Weaponized Software: The Case For Better Cybersecurity
Software as a weapon? It’s not only possible, it’s rapidly becoming commonplace — as evidenced by recent malware attacks that led to the transfer of more than $81 million from the Federal Reserve Bank of New York to private accounts in Asia, while point-of-sale malware continues to frustrate large retail companies. With hackers getting smarter and software more sophisticated, how do companies take cybersecurity to the next level?
Malware isn’t a new concept, but the rapid pace of technology adoption — from cloud computing to wearable devices to always-on smartphones and tablets — offers cybercriminals a massive attack surface, and they’ve developed a host of new ways to infiltrate machines and steal or destroy data. Consider the rise of “ransomware,” weaponized software that encrypts user files and then demands a ransom for release. Exploit kits (EKs), meanwhile, are pieces of software for rent on the “Dark Web” that let attackers infect computers and then download the malware strain of their choice. Hackers are also bringing back older attack vectors, such as “macro malware,” which uses Microsoft Word macros to launch compromised processes.
That’s not all. The volume of these attacks has increased significantly — security firm Symantec discovered more than 430 million new pieces of malware in 2015, up 36 percent from 2014. Unexpected attack vectors are also emerging — for example, the rise of “shadow IT,” users who circumvent information security rules to download third-party apps, many of which don’t meet corporate safety standards. According to a report recently released by Tenable Network Security, 88 percent of IT decision makers believe the existence of shadow IT makes their companies more vulnerable.
Defending the Border
Solving the problem of weaponized software demands a new approach to cybersecurity. Instead of treating corporate networks like static borders that must be defended at any cost, many companies are turning to more flexible alternatives that detect threats in progress, limit the impact of data breaches, and incorporate employee training into a holistic cyber-defense program. There’s also a growing demand for better threat sharing among private and public industries to help get ahead of hackers and improve incident response protocols.
Of course, attackers aren’t resting on their laurels while the good guys regroup; new threats are constantly being developed and refined.

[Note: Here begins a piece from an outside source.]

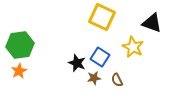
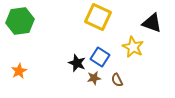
yellow square: moved 4 px left
green hexagon: moved 24 px up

Businesses can expect to see a rise in targeted attacks over scattershot-style threats as entry-level defenses evolve — for example, phishing emails that contain malicious attachments or download links have become far more convincing. Mobile attackers, meanwhile, have discovered ways to infect devices simply by sending emails; users don’t even need to open the message. Or consider the discovery of “Fansmitter,” malicious software that can steal data from air-gapped computers by changing the rotation speed of on-board fans.
So how do companies stay safe as the digital environment becomes increasingly hostile? Agile security practices are essential: Think cloud-based solutions, end-user analytics, and investigative software that lets you track down potential points of compromise. There is also a need for increased communication among companies and government agencies — since hackers are more than willing to share successful tips and tricks, staying silent does nothing but increase the chances of network compromise.
Weaponized software is on the rise. Defend what matters by understanding current threats and adopting new countermeasures to meet emerging attacks.